To do> In the records, each line holding "code" must be reported.

[Structured page parsing data]
○ ○ ○ ○ ○

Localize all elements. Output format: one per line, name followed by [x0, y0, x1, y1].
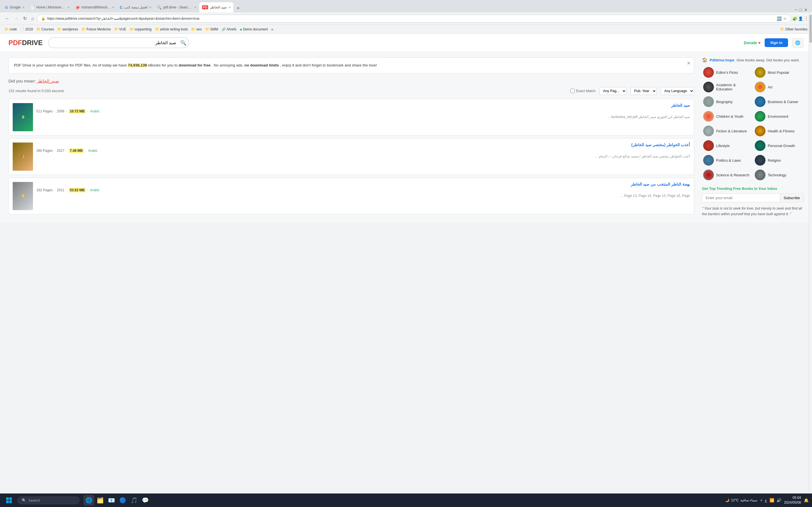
- category-health[interactable]: Health & Fitness: [754, 124, 804, 137]
- bookmark-ahrefs[interactable]: 🔗 Ahrefs: [220, 27, 238, 32]
- book-year-2: 2011: [57, 188, 64, 192]
- book-meta-1: 280 Pages · 2017 · 7.49 MB · Arabic: [36, 149, 690, 153]
- exact-match-checkbox[interactable]: [570, 89, 574, 93]
- category-business[interactable]: Business & Career: [754, 95, 804, 108]
- bookmark-wordpress-label: wordpress: [62, 27, 78, 31]
- bookmark-vue[interactable]: 📁 VUE: [112, 27, 128, 32]
- tab-home[interactable]: 📄 Home | Mohamed... ✕: [28, 2, 72, 12]
- tab-arabic[interactable]: C افضل منصة كتب ✕: [117, 2, 154, 12]
- address-bar[interactable]: 🔒 🔤 ☆: [37, 15, 791, 22]
- donate-button[interactable]: Donate ♥: [744, 41, 761, 45]
- category-fiction[interactable]: Fiction & Literature: [702, 124, 752, 137]
- home-button[interactable]: ⌂: [30, 14, 36, 23]
- tab-active-close[interactable]: ✕: [229, 6, 231, 9]
- scroll-thumb[interactable]: [809, 15, 812, 43]
- category-religion[interactable]: Religion: [754, 154, 804, 167]
- book-desc-2: Page 13, Page 14, Page 15, Page 16, Page…: [36, 194, 690, 198]
- tab-google-close[interactable]: ✕: [22, 6, 24, 9]
- bookmark-demo[interactable]: ● Demo document: [238, 26, 269, 32]
- email-input[interactable]: [702, 193, 780, 202]
- book-meta-0: 511 Pages · 2006 · 10.72 MB · Arabic: [36, 109, 690, 114]
- search-button[interactable]: 🔍: [180, 40, 186, 46]
- quote-text: " Your task is not to seek for love, but…: [702, 206, 804, 217]
- pages-filter[interactable]: Any Pag...: [599, 87, 626, 95]
- tab-github[interactable]: 🐙 mshams999/moh... ✕: [72, 2, 117, 12]
- book-title-1[interactable]: أعذب الخواطر (مختصر صيد الخاطر): [36, 143, 690, 147]
- bookmark-vue-icon: 📁: [114, 27, 118, 31]
- did-you-mean-link[interactable]: صيد_الخاطر: [37, 78, 59, 83]
- menu-button[interactable]: ⋮: [804, 16, 809, 21]
- bookmark-courses[interactable]: 📁 Courses: [35, 27, 56, 32]
- book-info-1: أعذب الخواطر (مختصر صيد الخاطر) 280 Page…: [36, 143, 690, 171]
- close-button[interactable]: ✕: [804, 8, 808, 12]
- category-most-popular[interactable]: Most Popular: [754, 66, 804, 79]
- cat-environment-label: Environment: [768, 114, 788, 119]
- url-input[interactable]: [47, 17, 775, 20]
- bookmark-other-favorites[interactable]: 📁 Other favorites: [778, 27, 809, 32]
- tab-google[interactable]: G Google ✕: [2, 2, 28, 12]
- category-environment[interactable]: Environment: [754, 110, 804, 123]
- globe-button[interactable]: 🌐: [792, 38, 804, 48]
- language-filter[interactable]: Any Language: [661, 87, 694, 95]
- banner-text2: . No annoying ads,: [212, 63, 245, 67]
- book-desc-0: صيد الخاطر ابن الجوزي صيد_الخاطر bookser…: [36, 115, 690, 119]
- translate-icon[interactable]: 🔤: [777, 16, 781, 21]
- profile-button[interactable]: 👤: [798, 16, 803, 21]
- search-bar-container: 🔍: [48, 37, 189, 48]
- logo[interactable]: PDF DRIVE: [8, 39, 43, 47]
- category-science[interactable]: Science & Research: [702, 168, 752, 181]
- back-button[interactable]: ←: [3, 14, 11, 23]
- new-tab-button[interactable]: +: [235, 4, 242, 12]
- maximize-button[interactable]: □: [800, 8, 802, 12]
- did-you-mean: Did you mean: صيد_الخاطر: [8, 78, 694, 83]
- forward-button[interactable]: →: [12, 14, 20, 23]
- tab-active[interactable]: PD صيد الخاطر ✕: [199, 2, 234, 12]
- bookmarks-overflow[interactable]: »: [269, 27, 275, 32]
- book-title-2[interactable]: بهجة الناظر المنتخب من صيد الخاطر: [36, 182, 690, 186]
- bookmark-icon[interactable]: ☆: [783, 16, 787, 21]
- category-technology[interactable]: Technology: [754, 168, 804, 181]
- tab-github-close[interactable]: ✕: [112, 6, 114, 9]
- book-lang-1: Arabic: [88, 149, 98, 153]
- bookmark-wordpress[interactable]: 📁 wordpress: [56, 27, 80, 32]
- bookmark-future-medicine[interactable]: 📁 Future Medicine: [80, 27, 112, 32]
- category-academic[interactable]: Academic & Education: [702, 80, 752, 94]
- bookmark-copywriting[interactable]: 📁 copywriting: [128, 27, 153, 32]
- extensions-button[interactable]: 🧩: [792, 16, 797, 21]
- book-meta-2: 192 Pages · 2011 · 53.52 MB · Arabic: [36, 188, 690, 192]
- tab-home-close[interactable]: ✕: [67, 6, 70, 9]
- browser-scrollbar[interactable]: [809, 12, 812, 223]
- refresh-button[interactable]: ↻: [21, 14, 29, 23]
- subscribe-button[interactable]: Subscribe: [780, 193, 804, 202]
- tab-search-close[interactable]: ✕: [194, 6, 197, 9]
- bookmark-article-tools[interactable]: 📁 article writing tools: [153, 27, 190, 32]
- cat-biography-icon: [703, 96, 714, 107]
- bookmark-seo[interactable]: 📁 seo: [190, 27, 203, 32]
- book-title-0[interactable]: صيد الخاطر: [36, 103, 690, 108]
- tab-arabic-close[interactable]: ✕: [149, 6, 151, 9]
- hope-link[interactable]: Pdfdrive:hope: [710, 58, 734, 62]
- bookmark-code[interactable]: 📁 code: [3, 27, 18, 32]
- newsletter-title[interactable]: Get Top Trending Free Books in Your Inbo…: [702, 186, 804, 191]
- category-children[interactable]: Children & Youth: [702, 110, 752, 123]
- bookmark-2019[interactable]: 📄 2019: [18, 27, 35, 32]
- bookmark-code-icon: 📁: [4, 27, 9, 31]
- bookmark-smm[interactable]: 📁 SMM: [204, 27, 220, 32]
- category-biography[interactable]: Biography: [702, 95, 752, 108]
- search-input[interactable]: [48, 37, 189, 48]
- category-editors-picks[interactable]: Editor's Picks: [702, 66, 752, 79]
- cat-environment-icon: [755, 111, 765, 122]
- category-lifestyle[interactable]: Lifestyle: [702, 139, 752, 152]
- banner-close-button[interactable]: ✕: [687, 61, 691, 66]
- book-lang-0: Arabic: [90, 109, 100, 113]
- category-personal-growth[interactable]: Personal Growth: [754, 139, 804, 152]
- book-result-1: 📙 أعذب الخواطر (مختصر صيد الخاطر) 280 Pa…: [8, 138, 694, 175]
- cat-business-icon: [755, 96, 765, 107]
- year-filter[interactable]: Pub. Year: [630, 87, 657, 95]
- minimize-button[interactable]: −: [795, 7, 797, 12]
- category-politics[interactable]: Politics & Laws: [702, 154, 752, 167]
- signin-button[interactable]: Sign in: [765, 38, 788, 47]
- tab-search[interactable]: 🔍 pdf drive - Search... ✕: [154, 2, 199, 12]
- category-art[interactable]: Art: [754, 80, 804, 94]
- exact-match-container: Exact Match: [570, 89, 596, 93]
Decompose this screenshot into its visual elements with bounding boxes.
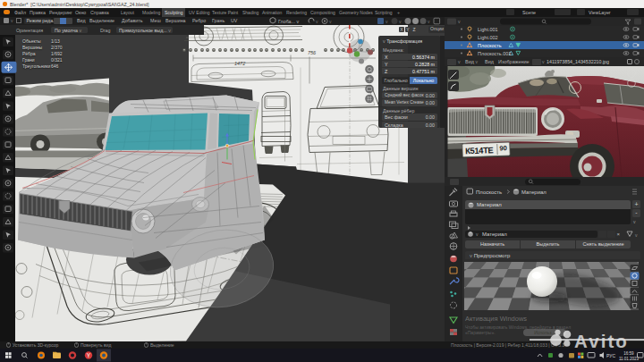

○ ○ ○ ○ ○

Result for this task>
- bookmark-code[interactable]: 📁 code: [3, 27, 18, 32]
- bookmark-code-icon: 📁: [4, 27, 9, 31]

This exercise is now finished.